SML Project Summary - modeling top athletes:
I choose to model top level athletes by calculating a “power index” for each kind of athlete. Instead of only calculating top athletes, I also modeled average college athletes. A power index is a number ranging from 0 to 600. Typically the top modeled athletes will have a power index ranging from 400-500, with a few outliers like Michael Jordan. Average athletes will only have an index range of 150-300 (not implemented yet). I modeled a variety of athletics, which included: baseball players, basketball players, wide receivers, quarterbacks, football centers, swimmers, and powerlifters. I also created lists of average athletes (not implemented yet), top athletes, and all athletes- then added functions to sort the athletes by power index.
Each type of athlete has a corresponding datatype that captures stats of the sport that is important in calculating a power index. For example, wide receivers must be fast, and have an amazing vertical jump. The power index function takes this information and calculates a number. I chose to leave out championship wins, or games won, so anyone could be modeled using this calculator. This power index information is used to sort the lists of athletes, so it is easy to see which athlete has the most athletic ability.
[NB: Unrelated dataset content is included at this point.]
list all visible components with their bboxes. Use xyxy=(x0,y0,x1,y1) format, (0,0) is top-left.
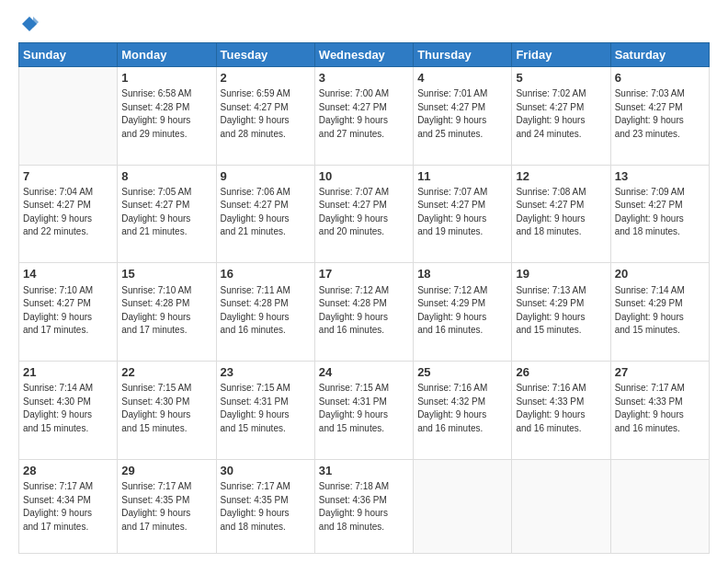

This calculation system has a few problems. First, some types of athletes, like swimmers and quarterbacks, need a fast reaction time or the ability to handle pressure well, these stats are usually impossible to obtain. Second, the power index system is used to rank the ability of each athlete- not necessarily the skill of each athlete. The skill of each athlete would be impossible to calculate without taking championships won into account. Realistically, skill and ability would be used to calculate a ranking in each sport.